There are the traditional CRM platforms and email campaigns, and the more sophisticated marketing automation platforms, location-based mobile marketing and loyalty cards integrated with the point of sale solution. Increasingly there is targeted digital signage, personalised apps and digital wallets that attract, convert and smooth the path to payment. Underpinning the efficacy of all of these is analytics – real-time analytics, reported analytics, behavioural analytics etc.
Arkell says she has seen development in this measurement and reporting area. “We’ve moved on from things like press clipping services to integrated brand monitors that give you real-time monitoring of online conversations.” To get a more sophisticated and accurate read of a brand’s total market reputation, however, you need to layer what your brand research is telling you against what people are saying on social media, how engaged they are, how much they are sharing information etc. “If you layer all of those three things together you get something that tells you what your total market impression is like, as opposed to looking at these things in not only an outdated way but also in isolation of each other. That’s the area where progress is being made,” Arkell says.

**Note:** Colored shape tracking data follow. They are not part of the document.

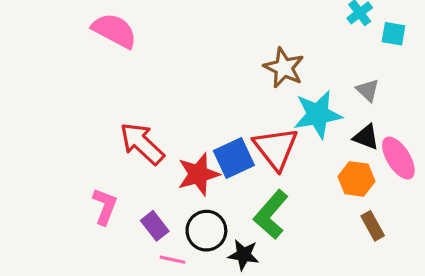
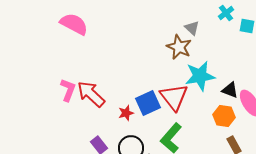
gray triangle: (368, 90) -> (192, 28), moved
red star: (198, 174) -> (126, 113), size x0.6
pink L-shape: (105, 206) -> (68, 90), moved

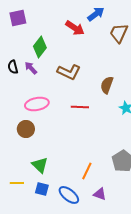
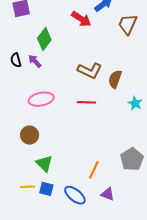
brown L-shape: (69, 72) -> (90, 71), moved
brown circle: (26, 129) -> (30, 135), moved
yellow line: (17, 183) -> (27, 187), moved

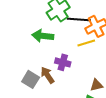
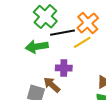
black line: (79, 19) -> (63, 33), moved

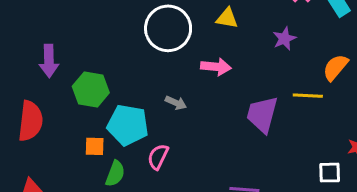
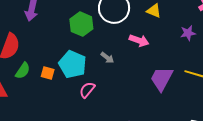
green hexagon: (91, 90) -> (81, 24), moved
green semicircle: (115, 174) -> (23, 71), moved

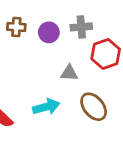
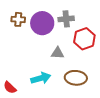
purple circle: (49, 32) -> (42, 23), size x1.5
brown ellipse: (94, 107) -> (76, 78), turned -45

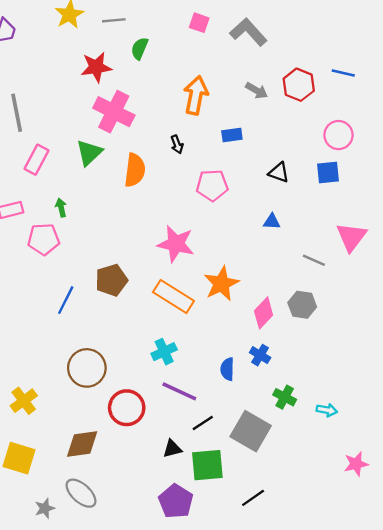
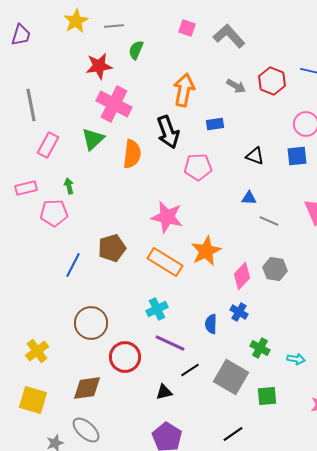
black arrow: (177, 144) -> (168, 132), size x2.0
gray line: (314, 260) -> (269, 221), moved
green square: (207, 465) -> (267, 396), moved, size x0.7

She admits, however, that it can be a challenge to get people to invest in these tools despite the value she believes they offer. Skotidas suggests that if social media listening software and sentiment analysis tools are too pricy then free Google alerts, industry newsletters and an employee or two that are active on social media provide adequate substitutes.
As Arkell says, there is little point in approaching each type of marketing and customer-related activity independently and systems need to be integrated to offer the best result.
“You need to try to actively integrate it [online and social media platforms] within your communications marketing plan. I think that the best companies and the best relationships with customers are born out of intimacy. These can be supported by back office CRM platforms so there is another technology that needs to be integrated,” says Bell.
He warns, however, that technology solutions are not just a bolt-on that automatically result in loyal customers. ”It’s really the other way around, you have loyal customers based on what you do, and the value you create, and CRM platforms are more a way to make that easier – a facilitating device,” he says.
The brands we are loyal to are the brands that we love. Love comes from intimacy and intimacy in the marketing world comes from technologies that facilitate conversations that are personal, meaningful and authentic. Any technologies that facilitate intimacy with customers will be the ones that underpin genuine brand loyalty. Perhaps, at the end of the day, all we really need is love… and a little bit of tech.